Observational Study to Evaluate the Efficacy and Safety of Bortezomib, Melphalan, Prednisone (VMP) in Participants With Multiple Myeloma

Completed

• Conditions: Multiple Myeloma
• Interventions: Drug: Bortezomib; Drug: Melphalan; Drug: Prednisone

• Registration Number: NCT02474563
• Lead Sponsor: Janssen Korea, Ltd., Korea

Brief Summary

The purpose of this study is to assess the 2-year progression-free survival rate.

Detailed Description

This was a prospective, open-label, multicenter, observational study. Participants who received bortezomib, Melphalan, Prednisone(VMP) therapy for Multiple myeloma (MM) that was not eligible for autologous stem cell transplantation will be enrolled in the study. The study will consist of Screening phase; VMP therapy phase (9cycles); Follow-up phase (2 years from the day when the first cycle was started). Participants visited each institution for evaluation for 2 years from the date of baseline evaluation and first VMP administration (duration of treatment, 9 cycles; follow-up visits, every 3 months after the end of the treatment). Participants receiving VMP therapy will be primarily evaluated for 2-year progression-free survival rate.
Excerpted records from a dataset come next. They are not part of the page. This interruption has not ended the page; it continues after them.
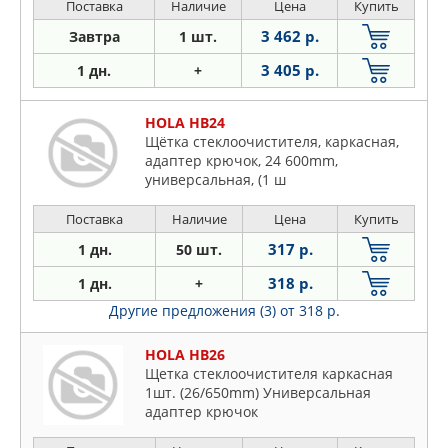
Поставка
Наличие
Цена
Купить
3 462 р.
Завтра
1 шт.
3 405 р.
1 дн.
+
HOLA HB24
Щётка стеклоочистителя, каpкасная,
адаптеp кpючок, 24 600mm,
унивеpсальная, (1 ш
Поставка
Наличие
Цена
Купить
317 р.
1 дн.
50 шт.
318 р.
1 дн.
+
Другие предложения (3)
от 318 р.
HOLA HB26
Щетка стеклоочистителя каркасная
1шт. (26/650mm) Универсальная
адаптер крючок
Participants safety will be monitored throughout the study.

Study Timeline

• Study Start: 2011-05
• Primary Completion: 2014-05
• Study Completion: 2014-05
• Status Verified: 2015-06
• Study First Submitted: 2015-06-15
• Study First Submitted QC: 2015-06-15
• Study First Posted: 2015-06-17
• Last Update Submitted: 2015-06-26
• Last Update Posted: 2015-06-30

Recruitment & Eligibility

• Status: COMPLETED
• Sex: All
• Target Recruitment: 171

Inclusion Criteria

• Participants who are naïve to chemotherapy for multiple myeloma and not eligible for autologous stem cell transplantation
• Participants with symptomatic multiple myeloma: a) Intramedullary monoclonal plasma cells greater than or equal to (>=) 10% or histologically confirmed plasmacytoma; b) Presence of monoclonal protein in the serum or urine; c) Myeloma-related organ impairment as defined in protocol
• Participants with presence of an illness that is detectable by definitions as defined in protocol
• Postmenopausal, sterilized or sexually inactive women, including women of childbearing potential who exercise effective contraceptive measures before and during the clinical trial

Exclusion Criteria

• Participants with previous experience of receiving a therapy for multiple myeloma (excluding radiotherapy and dexamethasone < 160mg in total)
• Participants with severe peripheral neuropathy (Grade >= 2 by NCI CTC version 4.0)
• Pregnant or breastfeeding mothers
• Participants with mental illness that can interfere with his/her cooperation with the therapy or the monitoring conditions of the clinical trial
• Participants with other serious medical conditions (such as uncontrolled hypertension, diabetes mellitus and active infections)

Study & Design

• Study Type: OBSERVATIONAL
• Study Design: Not specified

Arm && Interventions

Group	Intervention	Description
Bortezomib, Melphalan, Prednisone (VMP) Group	Bortezomib	Participants will not receive any intervention in this study. Participants receiving VMP therapy for MM that was not eligible for autologous stem cell transplantation will be enrolled in the study.
Bortezomib, Melphalan, Prednisone (VMP) Group	Melphalan	Participants will not receive any intervention in this study. Participants receiving VMP therapy for MM that was not eligible for autologous stem cell transplantation will be enrolled in the study.
Bortezomib, Melphalan, Prednisone (VMP) Group	Prednisone	Participants will not receive any intervention in this study. Participants receiving VMP therapy for MM that was not eligible for autologous stem cell transplantation will be enrolled in the study.

Primary Outcome Measures

Name	Time	Method
2-year Progression-free Survival Rate	Up to 2 years	Progression-free survival rate: the length of time from the day when Bortezomib was first administered to disease progression or death, whichever comes first, in 2 years.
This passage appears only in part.